You can remove cached packages by executing ‘dnf clean packages’.
Error: GPG check FAILED
Expected result:
Installing brave! Reproduces how often:
Operating System and Brave Version(See the About Brave page in the main menu):
Fedora 31. Brave installed and ran fine in Fedora 30.
Additional Information:
I tried dnf clean packages with no success.
Downloading Packages:
[SKIPPED] brave-browser-1.2.43-1.x86_64.rpm: Already downloaded
[SKIPPED] brave-keyring-1.7-1.noarch.rpm: Already downloaded
[SKIPPED] libindicator-gtk3-12.10.1-16.fc31.x86_64.rpm: Already downloaded
[SKIPPED] libappindicator-gtk3-12.10.0-25.fc31.x86_64.rpm: Already downloaded
[SKIPPED] libdbusmenu-16.04.0-14.fc31.x86_64.rpm: Already downloaded
[SKIPPED] libdbusmenu-gtk3-16.04.0-14.fc31.x86_64.rpm: Already downloaded
[SKIPPED] liberation-fonts-2.00.5-6.fc31.noarch.rpm: Already downloaded
warning: /var/cache/dnf/brave-browser-rpm-release.s3.brave.com_x86_64_-d55d330619c02b48/packages/brave-browser-1.2.43-1.x86_64.rpm: Header V4 RSA/SHA512 Signature, key ID 82d3dc6c: NOKEY
Public key for brave-browser-1.2.43-1.x86_64.rpm is not installed
Public key for brave-keyring-1.7-1.noarch.rpm is not installed
The downloaded packages were saved in cache until the next successful transaction.

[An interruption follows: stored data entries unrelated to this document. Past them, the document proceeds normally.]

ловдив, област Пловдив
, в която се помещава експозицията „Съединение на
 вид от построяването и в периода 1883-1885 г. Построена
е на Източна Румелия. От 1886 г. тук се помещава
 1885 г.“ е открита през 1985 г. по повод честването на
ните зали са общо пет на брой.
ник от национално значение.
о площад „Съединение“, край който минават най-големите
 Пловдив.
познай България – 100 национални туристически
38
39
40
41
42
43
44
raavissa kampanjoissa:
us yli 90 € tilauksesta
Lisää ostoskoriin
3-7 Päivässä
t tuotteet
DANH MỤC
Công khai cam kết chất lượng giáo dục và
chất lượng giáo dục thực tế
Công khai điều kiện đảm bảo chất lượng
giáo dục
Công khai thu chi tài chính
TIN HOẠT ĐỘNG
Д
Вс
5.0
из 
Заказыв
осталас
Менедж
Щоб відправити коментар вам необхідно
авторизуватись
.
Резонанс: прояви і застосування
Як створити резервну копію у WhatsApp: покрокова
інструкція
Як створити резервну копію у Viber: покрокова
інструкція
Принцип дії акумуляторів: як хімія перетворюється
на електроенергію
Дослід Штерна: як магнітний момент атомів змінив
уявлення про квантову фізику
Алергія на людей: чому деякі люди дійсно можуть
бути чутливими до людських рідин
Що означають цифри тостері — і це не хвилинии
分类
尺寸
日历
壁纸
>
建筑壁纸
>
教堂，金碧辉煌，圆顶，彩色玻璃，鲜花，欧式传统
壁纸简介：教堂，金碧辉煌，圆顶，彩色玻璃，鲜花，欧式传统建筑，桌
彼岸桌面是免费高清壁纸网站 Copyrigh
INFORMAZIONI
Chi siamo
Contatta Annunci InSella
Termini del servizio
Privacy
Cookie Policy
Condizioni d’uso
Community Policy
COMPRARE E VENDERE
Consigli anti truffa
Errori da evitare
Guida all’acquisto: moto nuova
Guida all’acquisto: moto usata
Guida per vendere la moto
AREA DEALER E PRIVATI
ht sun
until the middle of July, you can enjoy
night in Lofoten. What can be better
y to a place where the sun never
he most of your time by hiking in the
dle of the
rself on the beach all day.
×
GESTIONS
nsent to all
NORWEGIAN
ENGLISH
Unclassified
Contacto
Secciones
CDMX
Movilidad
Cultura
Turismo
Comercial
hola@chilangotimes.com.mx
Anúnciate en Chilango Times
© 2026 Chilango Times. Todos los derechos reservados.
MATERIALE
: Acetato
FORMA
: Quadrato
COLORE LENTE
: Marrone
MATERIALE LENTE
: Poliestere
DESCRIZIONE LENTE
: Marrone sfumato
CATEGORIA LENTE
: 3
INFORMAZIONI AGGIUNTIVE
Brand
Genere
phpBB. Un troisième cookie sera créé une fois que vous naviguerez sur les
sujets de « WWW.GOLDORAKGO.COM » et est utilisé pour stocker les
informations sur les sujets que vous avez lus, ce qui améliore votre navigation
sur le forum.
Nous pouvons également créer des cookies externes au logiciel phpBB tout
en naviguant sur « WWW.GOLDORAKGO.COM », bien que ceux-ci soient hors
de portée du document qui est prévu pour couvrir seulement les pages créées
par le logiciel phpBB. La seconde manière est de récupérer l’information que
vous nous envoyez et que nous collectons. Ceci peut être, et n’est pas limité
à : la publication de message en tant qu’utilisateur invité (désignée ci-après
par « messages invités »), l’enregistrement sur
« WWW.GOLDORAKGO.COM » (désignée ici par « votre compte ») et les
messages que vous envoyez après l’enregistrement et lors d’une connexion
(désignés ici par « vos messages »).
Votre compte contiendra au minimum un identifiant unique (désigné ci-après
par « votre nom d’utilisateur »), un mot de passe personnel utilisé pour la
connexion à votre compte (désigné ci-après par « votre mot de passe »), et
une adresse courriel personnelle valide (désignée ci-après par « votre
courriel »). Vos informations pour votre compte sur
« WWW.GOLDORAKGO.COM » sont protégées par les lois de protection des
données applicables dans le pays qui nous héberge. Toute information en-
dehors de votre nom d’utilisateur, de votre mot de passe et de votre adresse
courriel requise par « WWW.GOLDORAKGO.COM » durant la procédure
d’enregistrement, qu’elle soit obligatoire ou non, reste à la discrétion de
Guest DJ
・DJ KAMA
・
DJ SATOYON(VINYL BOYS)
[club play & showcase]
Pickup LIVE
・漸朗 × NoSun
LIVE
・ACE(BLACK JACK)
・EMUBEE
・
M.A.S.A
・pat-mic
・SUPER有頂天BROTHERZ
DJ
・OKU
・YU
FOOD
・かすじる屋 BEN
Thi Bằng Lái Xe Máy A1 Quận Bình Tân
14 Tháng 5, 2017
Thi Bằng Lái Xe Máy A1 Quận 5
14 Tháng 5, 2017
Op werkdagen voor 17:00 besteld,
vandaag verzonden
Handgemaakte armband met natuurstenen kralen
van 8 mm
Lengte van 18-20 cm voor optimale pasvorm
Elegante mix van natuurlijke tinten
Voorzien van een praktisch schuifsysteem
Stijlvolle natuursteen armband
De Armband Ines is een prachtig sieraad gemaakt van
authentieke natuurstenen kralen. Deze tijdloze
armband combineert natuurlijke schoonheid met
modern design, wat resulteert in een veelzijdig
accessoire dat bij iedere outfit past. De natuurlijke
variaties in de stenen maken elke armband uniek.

You can remove cached packages by executing ‘dnf clean packages’.
Error: GPG check FAILED
One thing I should add - I did “dnf remove brave” before upgrading to Fedora 31 from Fedora 30 because there was a GPG related error preventing me from upgrading
A had a similar case when Cisco blacklisted Brave when it got the Tor capability. Apt started to complain the Brave package repository was unsigned all of sudden. Because it couldn’t find the repository’s public (GPG) key. This is a misleading error message.
What really happened is that Cisco Umbrella sent the request to a different ip address, because brave.com was blacklisted. And of course Apt can not find a public key on that address.
Simply open brave.com to see if you are blocked. If that’s the case you’ll have to argue with the sysadmins to lift the ban. I could convince them:
Other browsers get the very same functionality with Tor extensions. And yet they are not blacklisted.
I wouldn’t get very far anyway with Tor in Brave because Tor is blacklisted too.